Going abroad definitely had a lot of challenges that I never would have considered to be an issue. I didn't realize how tired physically and socially the experience would be on me and I was met with a hard first two weeks. During the full week in Italy, I had to share a room with someone which meant I was already with another person. And as someone who values alone time, this took up a lot more of my energy than anticipated. Upon our return back to Austria, I realized that I needed to do activities that would help me recover my socialization burnout.
I decided to just enjoy my own company while walking around the beautiful city center of Vienna, also known as the first district. Once again, the beautifully built buildings never ceased to amaze me. Despite the hot weather, walking the streets felt so soothing. I allowed myself to walk towards anything that peaked my interest and didn't care about the idea of getting lost.

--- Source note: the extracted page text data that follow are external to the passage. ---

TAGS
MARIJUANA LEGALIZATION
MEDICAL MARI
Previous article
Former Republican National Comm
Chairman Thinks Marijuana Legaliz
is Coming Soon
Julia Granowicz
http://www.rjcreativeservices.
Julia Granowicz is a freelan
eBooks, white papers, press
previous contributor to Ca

I entered into a lot of shops but also spent some time in an art museum. It gave me a space of creativity and solitude. A space with so much time to reflect on what my needs are and how to sustain myself. Time passed very slowly as I meditated on what I wanted out of this opportunity abroad and how to best take care of my body. I thought about my worries and how to manage the ones I had control over. I thought about everything I was grateful for and how I can continue appreciating everything I've been blessed with continuously. Despite my weakness in my physique, I was so thankful that my body carried me to see such wonderful places in the world.

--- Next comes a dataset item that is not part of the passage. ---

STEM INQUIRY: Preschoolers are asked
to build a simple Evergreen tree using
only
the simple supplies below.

Our busy, packed schedule continued as usual but I found myself being more stable than before. I made sure to work through anxiety or fatigue and to enjoy every experience with love and patience. The weather was unpredictable and the sun hid behind the thick coats of rain clouds. But so much beauty remained. I loved walking in grand palaces and museums. It was unbelievable to think I could walk the same grounds as royalty. Not even the rain could prohibit me from walking all over the gardens and exploring the premises deeper.
My time abroad allowed me to grow in my ability to listen to myself closely and feel comfortable in knowing how to accommodate my feelings. Making sure to give my body lots of rest and good food. Putting my mind to ease with hobbies like crafting or taking lots of pictures. And I satisfied my heart by immersing myself in the wondrous city of Vienna.